Seidensticker won the National Book Award in category Translation for his edition of Kawabata's The Sound of the Mountain (a split award).
He also translated The Decay of the Angel, the last volume of Yukio Mishima's Sea of Fertility tetralogy, and several of Mishima's stories. Seidensticker translated Jun'ichirō Tanizaki's The Makioka Sisters and Some Prefer Nettles and authored important criticism on Tanizaki's place in 20th-century Japanese literature. The New York Times obituary allowed the translator to speak for himself:

During his years in Japan Mr. Seidensticker became friends with many of the writers he translated, though the friendships were sometimes tested during the delicate diplomatic dance that is central to the translator's art. As Mr. Seidensticker recalled in Tokyo Central, some writers required more dancing than others:

"Tanizaki wrote clear, rational sentences," Mr. Seidensticker wrote. "I do not, certainly, wish to suggest that I disapprove of such sentences; but translating them is not very interesting. There was little I felt inclined to ask Tanizaki about."

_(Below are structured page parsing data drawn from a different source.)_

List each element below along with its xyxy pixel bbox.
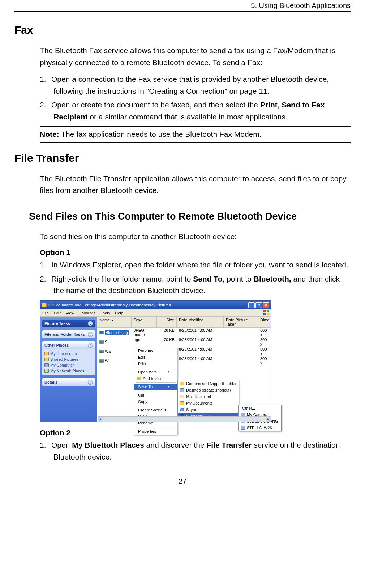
menu-edit[interactable]: Edit — [134, 354, 177, 360]
chevron-icon[interactable]: ⌄ — [88, 380, 93, 385]
col-date[interactable]: Date Modified — [177, 317, 224, 327]
menu-add-to-zip[interactable]: Add to Zip — [134, 375, 177, 382]
picture-tasks-panel[interactable]: Picture Tasks⌄ — [42, 320, 95, 327]
fax-step-2: 2.Open or create the document to be faxe… — [40, 99, 351, 123]
panel-title: Other Places — [44, 343, 69, 347]
menu-properties[interactable]: Properties — [134, 428, 177, 435]
scroll-left-icon[interactable]: ◄ — [98, 417, 103, 422]
window-titlebar[interactable]: C:\Documents and Settings\Administrator\… — [40, 301, 271, 309]
menu-bar: File Edit View Favorites Tools Help — [40, 309, 271, 317]
link-my-documents[interactable]: My Documents — [44, 351, 93, 356]
menu-tools[interactable]: Tools — [101, 311, 110, 315]
menu-file[interactable]: File — [42, 311, 49, 315]
fax-note: Note: The fax application needs to use t… — [40, 126, 351, 142]
page-number: 27 — [14, 477, 351, 486]
step-number: 1. — [40, 259, 51, 271]
folder-icon — [44, 352, 49, 355]
heading-fax: Fax — [14, 24, 351, 36]
folder-icon — [180, 382, 184, 385]
menu-open-with[interactable]: Open With — [134, 369, 177, 375]
step-number: 2. — [40, 273, 51, 285]
close-button[interactable]: × — [263, 302, 269, 308]
col-dimensions[interactable]: Dime — [258, 317, 269, 327]
bt-stella-w2k[interactable]: STELLA_W2K — [239, 424, 281, 431]
scroll-right-icon[interactable]: ► — [266, 417, 271, 422]
network-icon — [44, 369, 49, 373]
menu-send-to[interactable]: Send To — [134, 384, 177, 390]
context-menu-send-to: Compressed (zipped) Folder Desktop (crea… — [177, 380, 239, 420]
file-row[interactable]: Wi ege 104 KB 8/23/2001 4:00 AM 800 x — [97, 356, 271, 365]
menu-cut[interactable]: Cut — [134, 392, 177, 398]
step-text: Open or create the document to be faxed,… — [51, 101, 325, 121]
image-icon — [99, 359, 104, 363]
chevron-icon[interactable]: ⌄ — [88, 321, 93, 326]
device-icon — [241, 413, 245, 416]
task-pane: Picture Tasks⌄ File and Folder Tasks⌄ Ot… — [40, 317, 97, 422]
chevron-icon[interactable]: ⌃ — [88, 343, 93, 348]
menu-favorites[interactable]: Favorites — [79, 311, 95, 315]
note-label: Note: — [40, 130, 59, 138]
menu-print[interactable]: Print — [134, 360, 177, 367]
window-title-text: C:\Documents and Settings\Administrator\… — [48, 303, 171, 307]
file-row[interactable]: Su ege 70 KB 8/23/2001 4:00 AM 800 x — [97, 337, 271, 347]
horizontal-scrollbar[interactable]: ◄ ► — [98, 416, 271, 422]
sendto-mail[interactable]: Mail Recipient — [178, 393, 239, 400]
fax-steps: 1.Open a connection to the Fax service t… — [40, 73, 351, 123]
col-name[interactable]: Name ▲ — [97, 317, 132, 327]
step-text: Right-click the file or folder name, poi… — [51, 275, 340, 295]
ft-intro: The Bluetooth File Transfer application … — [40, 173, 351, 196]
columns-header[interactable]: Name ▲ Type Size Date Modified Date Pict… — [97, 317, 271, 328]
col-date-picture-taken[interactable]: Date Picture Taken — [224, 317, 258, 327]
context-menu-file: Preview Edit Print Open With Add to Zip … — [134, 347, 177, 435]
subheading-send-files: Send Files on This Computer to Remote Bl… — [29, 211, 351, 222]
link-my-computer[interactable]: My Computer — [44, 362, 93, 368]
sendto-desktop[interactable]: Desktop (create shortcut) — [178, 387, 239, 393]
bt-other[interactable]: Other... — [239, 405, 281, 411]
menu-view[interactable]: View — [66, 311, 74, 315]
file-row[interactable]: Blue hills.jpg JPEG Image 28 KB 8/23/200… — [97, 328, 271, 337]
minimize-button[interactable]: _ — [248, 302, 255, 308]
explorer-screenshot: C:\Documents and Settings\Administrator\… — [40, 300, 271, 422]
option2-steps: 1.Open My Bluettoth Places and discorver… — [40, 439, 351, 463]
maximize-button[interactable]: □ — [256, 302, 262, 308]
sendto-compressed[interactable]: Compressed (zipped) Folder — [178, 380, 239, 387]
details-panel[interactable]: Details⌄ — [42, 378, 95, 386]
skype-icon — [180, 408, 184, 411]
fax-step-1: 1.Open a connection to the Fax service t… — [40, 73, 351, 97]
step-text: Open My Bluettoth Places and discorver t… — [51, 441, 340, 461]
opt1-step-2: 2.Right-click the file or folder name, p… — [40, 273, 351, 297]
menu-preview[interactable]: Preview — [134, 347, 177, 354]
panel-title: Details — [44, 380, 57, 384]
sendto-skype[interactable]: Skype — [178, 406, 239, 413]
menu-copy[interactable]: Copy — [134, 398, 177, 405]
chevron-icon[interactable]: ⌄ — [88, 332, 93, 337]
other-places-panel: Other Places⌃ My Documents Shared Pictur… — [42, 341, 95, 375]
note-text: The fax application needs to use the Blu… — [59, 130, 262, 138]
folder-icon — [42, 303, 47, 307]
option1-heading: Option 1 — [40, 248, 351, 257]
image-icon — [99, 331, 104, 334]
step-number: 2. — [40, 99, 51, 111]
menu-edit[interactable]: Edit — [54, 311, 61, 315]
send-lead: To send files on this computer to anothe… — [40, 231, 351, 243]
step-text: Open a connection to the Fax service tha… — [51, 75, 329, 95]
heading-file-transfer: File Transfer — [14, 152, 351, 164]
windows-flag-icon — [263, 310, 269, 315]
file-row[interactable]: Wa ige 82 KB 8/23/2001 4:00 AM 800 x — [97, 347, 271, 356]
col-type[interactable]: Type — [132, 317, 157, 327]
option2-heading: Option 2 — [40, 428, 351, 437]
menu-help[interactable]: Help — [115, 311, 123, 315]
image-icon — [99, 350, 104, 353]
step-text: In Windows Explorer, open the folder whe… — [51, 261, 348, 269]
sendto-my-documents[interactable]: My Documents — [178, 400, 239, 406]
link-my-network-places[interactable]: My Network Places — [44, 368, 93, 374]
link-shared-pictures[interactable]: Shared Pictures — [44, 356, 93, 362]
col-size[interactable]: Size — [157, 317, 177, 327]
step-number: 1. — [40, 73, 51, 85]
file-folder-tasks-panel[interactable]: File and Folder Tasks⌄ — [42, 330, 95, 338]
option1-steps: 1.In Windows Explorer, open the folder w… — [40, 259, 351, 297]
folder-icon — [44, 358, 49, 361]
fax-intro: The Bluetooth Fax service allows this co… — [40, 45, 351, 68]
computer-icon — [44, 363, 49, 367]
menu-create-shortcut[interactable]: Create Shortcut — [134, 407, 177, 413]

Not so with Kawabata. "Do you not, my esteemed master, find this a rather impenetrable passage?" Mr. Seidensticker recalled asking him, ever so gently, during the translation of Snow Country.

"He would dutifully scrutinize the passage, and answer: 'Yes, Mr. Seidensticker wrote. "Nothing more."

The last work he supervised translating into English was You Were Born for a Reason on Japanese Buddhism.

==Japanologist==
Seidensticker wrote widely on Japan, its people, as well as the city of Tokyo.

His first major non-translation work, "Kafū the Scribbler: The Life and Writings of Nagai Kafū, 1879–1959" (Stanford University Press, 1965), was a biography of Kafū Nagai, the Japanese writer who is noted for his sensitive depictions of the denizens of Tokyo's pleasure quarters. It was the first study to examine the life and works of Nagai to appear in any Western language. As the book includes a number of Seidensticker translations of Nagai's short stories and novellas, it is neither pure biography nor criticism. Seidensticker, to his lifelong regret, never met Kafū, even though there were opportunities to be introduced.

In Low City, High City: Tokyo from Edo to the Earthquake (1983) and Tokyo Rising: The City Since the Great Earthquake (1990), Seidensticker's two-volume history of Tokyo, he weaves a tale of cultural history of how the city was impacted by the advent of Westernization, and how it responded to the twin disasters of the 20th Century—the Great Kanto earthquake of 1923 and the massive destruction incurred in World War II due to Allied bombing raids.

He published his autobiographical observations in Tokyo Central: A Memoir in 2001. A biography and bibliography are included in a commemorative work created by those whose lives he affected, New Leaves: Studies and Translations of Japanese Literature in Honor of Edward Seidensticker (1993).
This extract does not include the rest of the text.